書評:大学のカルト対策(12)<3.大学のカルト対策と信教の自由③>


 弁護士の久保内浩嗣氏による第一部の三番目の記事「3.大学のカルト対策と信教の自由」に対する分析の3回目です。先回から始まった、福本修也弁護士へのインタビューの続きです。

 

問:大学の自治について解説してください。

 

信教の自由が「政教分離」という制度的保証によって守られていることは話しました。他方において、大学に対しては「大学の自治」が、「制度的保障」として認められているということがあります。

 

jichi 憲法23条には、「学問の自由は、これを保障する」と書いてあります。これが、本丸です。憲法上、「大学の自治」というのは、憲法20条の政教分離原則のようにははっきり書かれていませんが、本丸を守るための外堀として、「大学の自治」が認められているのです。

学問の自由は大学だけに認められているのではありません。小学生、中学生、高校生、大学を出た後も学問の自由はあるのです。

ところが、大学についてだけ、学問の自由の外堀としての「大学の自治」が認められています。これは、学問を中心的に極め、発展させていくところが大学であるという歴史的概念があるためです。「大学の自治」を保障することによって、国家から、「そんな学問やってはいけない」「この学問やれ」などと不当な介入ができないように定めているのです。

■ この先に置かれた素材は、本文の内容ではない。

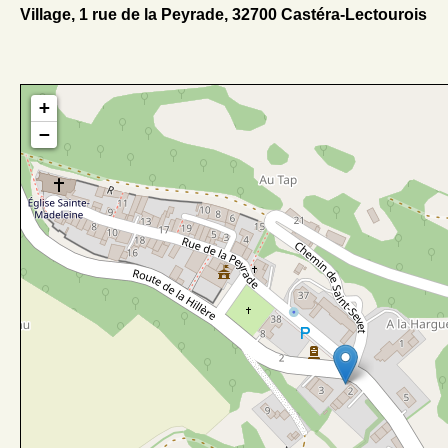
Village, 1 rue de la Peyrade, 32700 Castéra-Lectourois
+
−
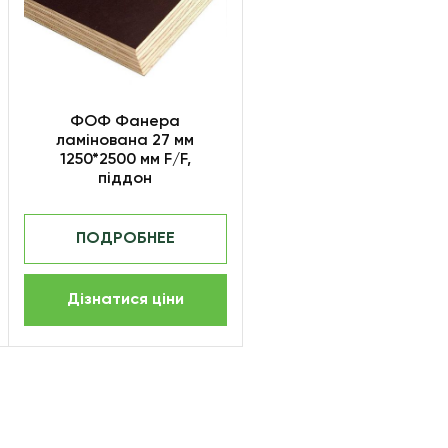
ФОФ Фанера
ламінована 27 мм
1250*2500 мм F/F,
піддон
ПОДРОБНЕЕ
Дізнатися ціни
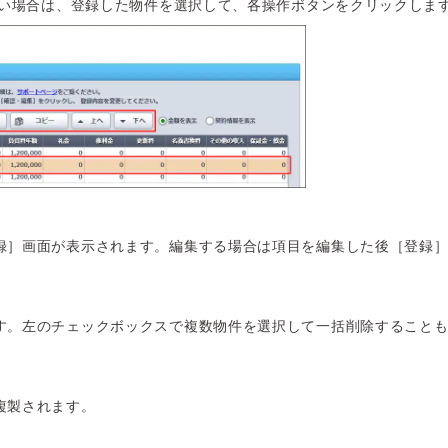
い場合は、登録した物件を選択して、各操作ボタンをクリックしま
録］画面が表示されます。編集する場合は項目を編集した後［登録
す。左のチェックボックスで複数物件を選択して一括削除すること
複製されます。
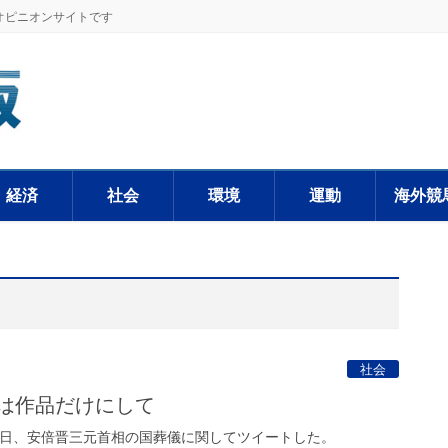
オピニオンサイトです
経済
社会
環境
運動
海外競
社会
想は作品だけにして
日、安倍晋三元首相の国葬儀に関してツイートした。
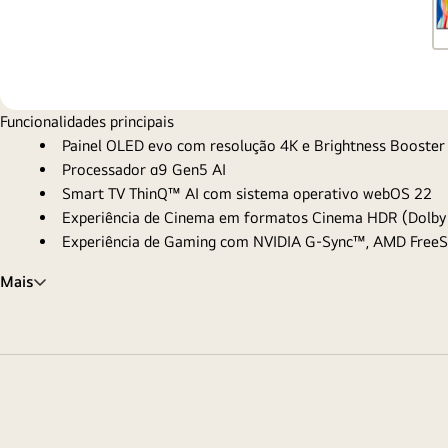
Funcionalidades principais
Painel OLED evo com resolução 4K e Brightness Booster
Processador α9 Gen5 AI
Smart TV ThinQ™ AI com sistema operativo webOS 22
Experiência de Cinema em formatos Cinema HDR (Dolby 
Experiência de Gaming com NVIDIA G-Sync™, AMD Free
Mais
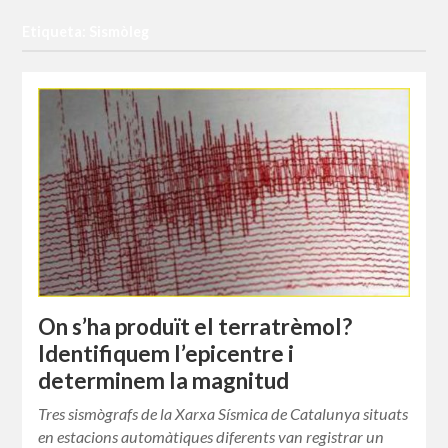
Etiqueta: Sismòleg
On s’ha produït el terratrèmol?
Identifiquem l’epicentre i
determinem la magnitud
Tres sismògrafs de la Xarxa Sísmica de Catalunya situats
en estacions automàtiques diferents van registrar un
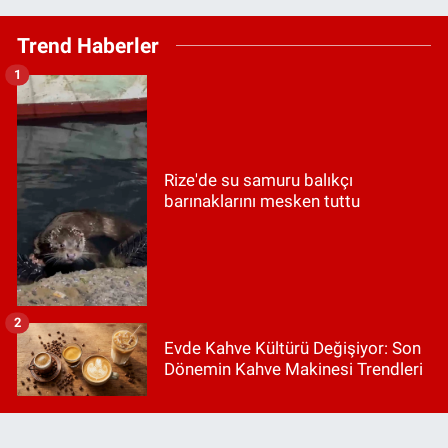
Trend Haberler
1
Rize'de su samuru balıkçı
barınaklarını mesken tuttu
2
Evde Kahve Kültürü Değişiyor: Son
Dönemin Kahve Makinesi Trendleri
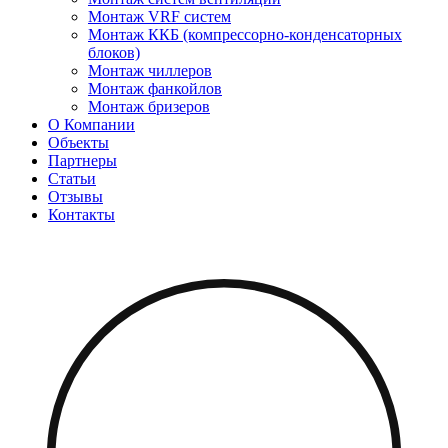
Монтаж VRF систем
Монтаж ККБ (компрессорно-конденсаторных
блоков)
Монтаж чиллеров
Монтаж фанкойлов
Монтаж бризеров
О Компании
Объекты
Партнеры
Статьи
Отзывы
Контакты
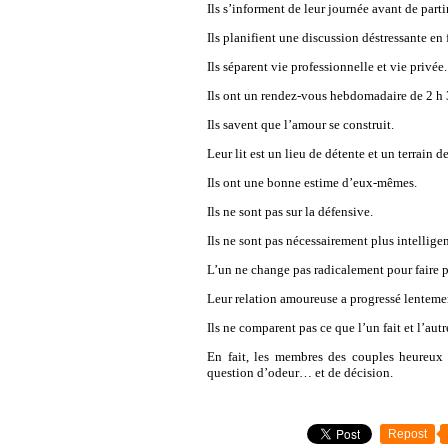
Ils s’informent de leur journée avant de parti
Ils planifient une discussion déstressante en 
Ils séparent vie professionnelle et vie privée.
Ils ont un rendez-vous hebdomadaire de 2 h 3
Ils savent que l’amour se construit.
Leur lit est un lieu de détente et un terrain 
Ils ont une bonne estime d’eux-mêmes.
Ils ne sont pas sur la défensive.
Ils ne sont pas nécessairement plus intelligen
L’un ne change pas radicalement pour faire pla
Leur relation amoureuse a progressé lenteme
Ils ne comparent pas ce que l’un fait et l’autr
En fait, les membres des couples heureux p
question d’odeur… et de décision.
Repost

「大学の自治」の内容として一般的に認められているものの中には、①学長・教授その他の研究者の人事の自治、②施設・学生管理の自治、などがあります。

 

問:それでは、大学当局には、大学の自治に基づいて「カルト対策」をする権利があるのでしょうか? 

 

 まず、佐賀大学の訴訟における大学側の主張から、大学当局によるカルト対策の位置づけを分析してみましょう。大学側の主張は、「大学の自治」に基づく施設・学生に対する管理権の一態様としてのカルト対策を行う、というものです。大学当局によるカルト対策正当化の理屈を要約すると、以下のようになります。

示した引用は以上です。